Conditions on the ground were not exactly as expected / assumed. First, the entire 3 days, I saw 1 PCT hiker (he bugged out at Walker Pass and had just restarted at I-5), and I saw 2 other backpackers (a couple hiking Hyatt Lake to Fish Lake). There were day hikers but only at the Hobart Bluff trailhead area. Snow started at 5400 ft. The trail north of Keno Access Road was little used this season so far by either stock or people. FarOut water reports were also way outdated or just wrong, especially north of Hyatt Lake.

Risk management decision day 1: Given those ‘on ground’ conditions, at the end of day 1, I found myself facing the climb to Old Baldy with insufficient water supply given the unreliable water reports and expected snow – as well a good distance to next campsite. With another person, I would have trudged ahead – solo, i turned around and went SOBO. Day 1 went from Hwy 66 pass to PCT nobo m 1756, then back down to Klum Landing to camp. The campground was unopened, so I was the only camper, but a couple of mushroom hunters came by.

Day 2 continued sobo from Klum Landing passed the car (after resupply) to seasonal stream meadows past Soda Mountain within the Soda Mountain Wilderness.

Day 3 continued sobo to Pilot Rock trailhead, where I turned around and went NOBO back to car. Why did not I go further SOBO as originally planned. After spending day 1 and 2 walking through and around developed recreational areas and private lands, I did not want to do that again. Past Pilot Rock, the PCT enters urban and ski resort areas – a big break in the wilderness.

Trail conditions: between Pilot Rock and Keno Access Road, the PCT is in good condition with only 1-2 blowdowns that took some effort. North of Keno Access Rd, the trail needs traffic – especially horses that make the fastest blowdown detours. Wildflowers were in full bloom and just amazing – i have never seen So OR so green!

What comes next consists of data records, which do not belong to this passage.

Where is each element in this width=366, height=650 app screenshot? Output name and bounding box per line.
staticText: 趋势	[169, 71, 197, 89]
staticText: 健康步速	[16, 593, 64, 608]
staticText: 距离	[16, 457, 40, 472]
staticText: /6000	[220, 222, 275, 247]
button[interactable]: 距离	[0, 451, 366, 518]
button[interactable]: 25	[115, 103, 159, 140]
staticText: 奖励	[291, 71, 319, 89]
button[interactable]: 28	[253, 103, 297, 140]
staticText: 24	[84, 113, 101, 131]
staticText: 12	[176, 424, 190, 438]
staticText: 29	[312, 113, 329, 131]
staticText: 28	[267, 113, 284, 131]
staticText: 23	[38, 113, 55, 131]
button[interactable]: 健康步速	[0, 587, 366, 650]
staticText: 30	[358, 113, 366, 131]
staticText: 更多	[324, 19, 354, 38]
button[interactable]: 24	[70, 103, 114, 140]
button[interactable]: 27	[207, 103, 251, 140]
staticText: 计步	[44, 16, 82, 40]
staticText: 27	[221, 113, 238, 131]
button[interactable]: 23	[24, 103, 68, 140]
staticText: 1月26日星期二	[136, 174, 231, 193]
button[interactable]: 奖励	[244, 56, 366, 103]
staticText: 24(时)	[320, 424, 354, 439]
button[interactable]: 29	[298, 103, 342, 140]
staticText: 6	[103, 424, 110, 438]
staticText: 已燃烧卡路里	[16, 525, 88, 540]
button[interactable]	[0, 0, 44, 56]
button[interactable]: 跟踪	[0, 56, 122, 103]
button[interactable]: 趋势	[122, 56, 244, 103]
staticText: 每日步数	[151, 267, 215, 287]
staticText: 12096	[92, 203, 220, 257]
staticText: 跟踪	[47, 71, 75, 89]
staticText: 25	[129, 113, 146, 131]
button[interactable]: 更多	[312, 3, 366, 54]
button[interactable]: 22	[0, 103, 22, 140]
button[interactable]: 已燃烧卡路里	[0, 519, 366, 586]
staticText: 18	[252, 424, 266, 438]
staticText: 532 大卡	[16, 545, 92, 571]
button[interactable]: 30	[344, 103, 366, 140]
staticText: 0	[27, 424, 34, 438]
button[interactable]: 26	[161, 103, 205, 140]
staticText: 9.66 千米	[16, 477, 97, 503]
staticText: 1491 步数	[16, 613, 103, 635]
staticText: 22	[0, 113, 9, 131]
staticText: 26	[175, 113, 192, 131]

All said and done, three full days covering 30 new OR PCT miles both NOBO and SOBO. 7 hours of driving, 23 hours of hiking for a carbon karma ratio of 3.3 (just above 3.0 goal).

Around the lakes

Mt McLoughlin (Wikipedia) is the mountain over Hyatt Lake; the low water is Howard Prairie Lake


Deer were almost everywhere and while I did not see any of their predators, there were signs. Turkeys were scattered several places along the trail, and this pileated woodpecker leaves no mystery about its name.


Weather went from clear and warm, to cold and foggy, and then back to sunny, but cool – wind was present the entire time. Air quality and visibility were limiting factors as well. The best view to Mt Shasta is bottom right.

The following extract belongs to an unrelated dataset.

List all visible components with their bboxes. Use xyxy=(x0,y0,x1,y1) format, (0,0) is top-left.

Flowers were everywhere, literally! Those big yellow ones (lower right) covered exposed buttes / hills like Hobart Butte.


So OR PCT is confusing. The Soda Mountain Wilderness is surrounded by developed recreational sites and is not that large. This section can be hot, dry and dusty outside of a few weeks when the flowers are blooming, the grass green and the insects not yet biting. This was my week – perfect! If a hiker can go in May / early June and is ok with few people, unstable weather, and amazing flowers, then go! If a hiker can only go in July or August, there are better places to go, imho.